71% would make again
Eggnog Cookie Dippers
featured in Homemade Eggnog and Eggnog Cookie Dippers
Inspired by kingarthurflour.com
for 24 cookies
- nonstick cooking spray, for greasing
- 3 large eggs, using only egg whites (Reserved from eggnog recipe)
- 1 pinch kosher salt
- ⅓ cup sugar (65 g), 2 tablespoons, divided
- ¼ cup eggnog (60 mL)
- 1 teaspoon vanilla extract
- ⅔ cup all-purpose flour (85 g)
- powdered sugar, for garnish
- nutmeg, freshly grated, for garnish
- Calories 42
- Fat 0g
- Carbs 6g
- Fiber 0g
- Sugar 2g
- Protein 1g
Estimated values based on one serving size.
- Preheat the oven to 325°F (170˚C). Line 2 baking sheets with parchment paper and grease with nonstick spray.
- In a medium bowl, beat the egg whites and salt with an electric hand mixer until soft peaks form. Gradually add 2 tablespoons of granulated sugar and beat until stiff peaks form. You should be able to turn the bowl upside down without anything falling out.

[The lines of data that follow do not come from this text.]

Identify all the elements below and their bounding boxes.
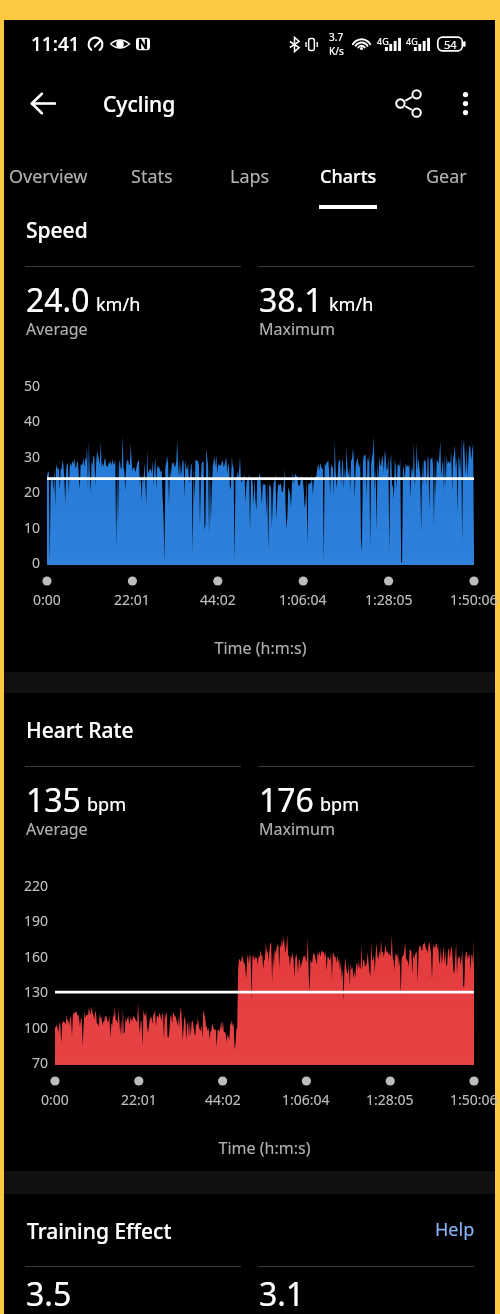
staticText: Charts <box>320 164 377 189</box>
staticText: 44:02 <box>205 1090 241 1109</box>
staticText: Gear <box>426 164 467 189</box>
staticText: 50 <box>24 376 41 395</box>
staticText: 40 <box>24 411 41 430</box>
staticText: Maximum <box>259 818 335 840</box>
staticText: 190 <box>24 911 49 930</box>
staticText: Overview <box>9 164 88 189</box>
staticText: km/h <box>329 292 374 317</box>
staticText: bpm <box>320 792 359 817</box>
staticText: Average <box>26 818 88 840</box>
staticText: 3.7 <box>329 30 344 44</box>
staticText: 1:28:05 <box>365 590 413 609</box>
staticText: 10 <box>24 518 41 537</box>
staticText: 130 <box>24 982 49 1001</box>
button[interactable]: Charts <box>299 130 397 214</box>
staticText: Stats <box>131 164 173 189</box>
staticText: 4G <box>377 35 389 47</box>
staticText: 160 <box>24 947 49 966</box>
staticText: Speed <box>26 216 88 245</box>
staticText: bpm <box>87 792 126 817</box>
staticText: 1:28:05 <box>366 1090 414 1109</box>
button[interactable]: More options <box>441 79 489 127</box>
staticText: Maximum <box>259 318 335 340</box>
staticText: 24.0 <box>26 278 90 322</box>
staticText: Average <box>26 318 88 340</box>
button[interactable]: Gear <box>397 130 495 214</box>
staticText: 100 <box>24 1018 49 1037</box>
staticText: 220 <box>24 876 49 895</box>
staticText: 30 <box>24 447 41 466</box>
staticText: Heart Rate <box>26 716 134 745</box>
staticText: 44:02 <box>200 590 236 609</box>
staticText: 176 <box>259 778 314 822</box>
staticText: Cycling <box>103 90 176 119</box>
staticText: 54 <box>444 37 457 52</box>
staticText: 1:50:06 <box>450 1090 498 1109</box>
staticText: 3.1 <box>259 1272 305 1314</box>
staticText: 3.5 <box>26 1272 72 1314</box>
button[interactable]: Stats <box>103 130 201 214</box>
staticText: 135 <box>26 778 81 822</box>
staticText: 20 <box>24 482 41 501</box>
staticText: 0 <box>32 553 41 572</box>
staticText: Time (h:m:s) <box>47 637 474 659</box>
staticText: 1:06:04 <box>282 1090 330 1109</box>
staticText: 1:50:06 <box>450 590 498 609</box>
staticText: 11:41 <box>31 31 80 57</box>
staticText: 22:01 <box>114 590 150 609</box>
staticText: 70 <box>32 1053 49 1072</box>
staticText: 22:01 <box>121 1090 157 1109</box>
staticText: 0:00 <box>41 1090 69 1109</box>
button[interactable]: Laps <box>201 130 299 214</box>
staticText: 38.1 <box>259 278 323 322</box>
button[interactable]: Overview <box>4 130 103 214</box>
staticText: Laps <box>230 164 270 189</box>
button[interactable]: Share <box>384 79 432 127</box>
button[interactable]: Back <box>17 77 69 129</box>
button[interactable]: Help <box>435 1217 475 1242</box>
staticText: 0:00 <box>33 590 61 609</box>
staticText: Time (h:m:s) <box>55 1137 474 1159</box>
staticText: K/s <box>329 44 344 58</box>
staticText: Training Effect <box>27 1217 172 1246</box>
staticText: 4G <box>406 35 418 47</box>
staticText: Help <box>435 1217 475 1242</box>
staticText: km/h <box>96 292 141 317</box>
staticText: 1:06:04 <box>279 590 327 609</box>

Set aside.
- In a large bowl, mix together the eggnog, vanilla, and remaining ⅓ cup (65 G) sugar until incorporated. Sift in the flour and and fold with a rubber spatula to combine. Fold in ⅓ of the egg whites until incorporated, then add the rest and fold until just combined.
- Transfer the dough to a piping bag or zip-top bag fitted with a medium round tip.
- Working quickly, pipe 12 4-inch (10 cm) long and 1-inch (2 cm) wide cookies onto each baking sheet. Bake for 15-17 minutes, until lightly golden around the edges. Do not allow to get too dark.
- Transfer the cookies to a wire rack and let cool completely. Use a sieve to sprinkle powdered sugar over the tops. Finish with a pinch of freshly grated nutmeg.